O oitavo argumento (supra, 3., h)) é manifestamente infundado. É óbvio que de um acórdão do Tribunal Constitucional que julga inconstitucional uma norma não pode retirar-se a possibilidade de apreciação dessa mesma norma, num outro recurso em que os pressupostos processuais não estejam preenchidos (como é o caso do presente recurso).

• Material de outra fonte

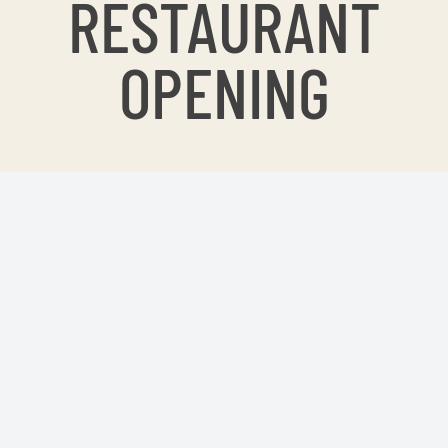
RESTAURANT
OPENING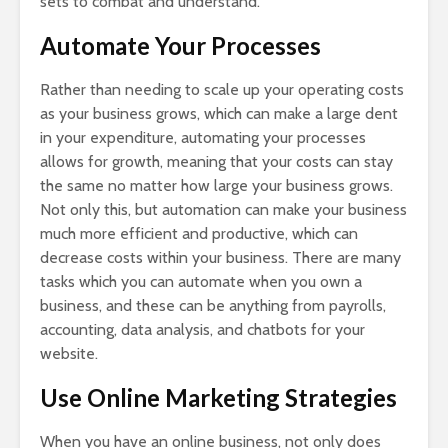
sets to combat and understand.
Automate Your Processes
Rather than needing to scale up your operating costs
as your business grows, which can make a large dent
in your expenditure, automating your processes
allows for growth, meaning that your costs can stay
the same no matter how large your business grows.
Not only this, but automation can make your business
much more efficient and productive, which can
decrease costs within your business. There are many
tasks which you can automate when you own a
business, and these can be anything from payrolls,
accounting, data analysis, and chatbots for your
website.
Use Online Marketing Strategies
When you have an online business, not only does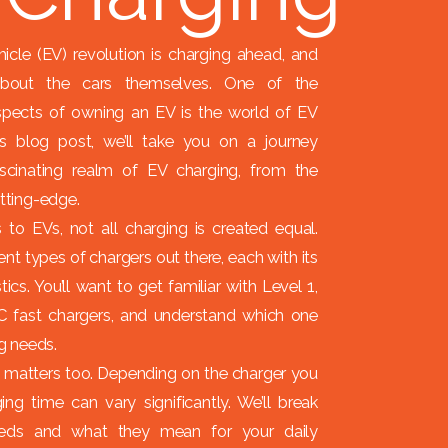
hicle (EV) revolution is charging ahead, and
 about the cars themselves. One of the
pects of owning an EV is the world of EV
his blog post, we’ll take you on a journey
scinating realm of EV charging, from the
utting-edge.
to EVs, not all charging is created equal.
ent types of chargers out there, each with its
ics. You’ll want to get familiar with Level 1,
C fast chargers, and understand which one
ng needs.
 matters too. Depending on the charger you
ing time can vary significantly. We’ll break
eds and what they mean for your daily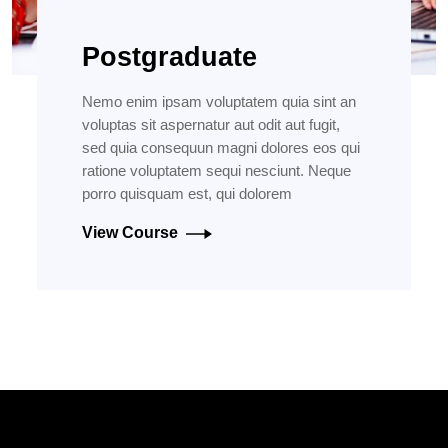
Postgraduate
Nemo enim ipsam voluptatem quia sint an
voluptas sit aspernatur aut odit aut fugit,
sed quia consequun magni dolores eos qui
ratione voluptatem sequi nesciunt. Neque
porro quisquam est, qui dolorem
View Course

Por outro lado, e como muito bem se compreende, não podia a relatora mandar cumprir os pressupostos processuais em falta, como pretende o reclamante: tal implicaria que a relatora proferisse um despacho ordenando ao tribunal recorrido que aplicasse a norma cuja apreciação o recorrente pretende (isto é, ordenando a esse tribunal que aplicasse uma norma que, sob o ponto de vista do próprio recorrente, é inconstitucional) e, bem assim, ordenando ao recorrente que suscitasse a questão da inconstitucionalidade da norma durante o processo (sendo certo que, estando já os autos no Tribunal Constitucional, tal ordem seria de cumprimento materialmente impossível). Portanto, e em suma, a pretensão do reclamante implicaria que fosse proferido um despacho que não tem cobertura legal.
O nono argumento (supra, 3., i)) é, também, perfeitamente inconsequente para a decisão da presente reclamação.
Não existindo qualquer motivo para alterar a decisão sumária reclamada, improcede a pretensão do reclamante.
III
5. Nestes termos, e pelos fundamentos expostos, indefere-se a presente reclamação, mantendo-se a decisão sumária reclamada de não conhecimento do objecto do recurso.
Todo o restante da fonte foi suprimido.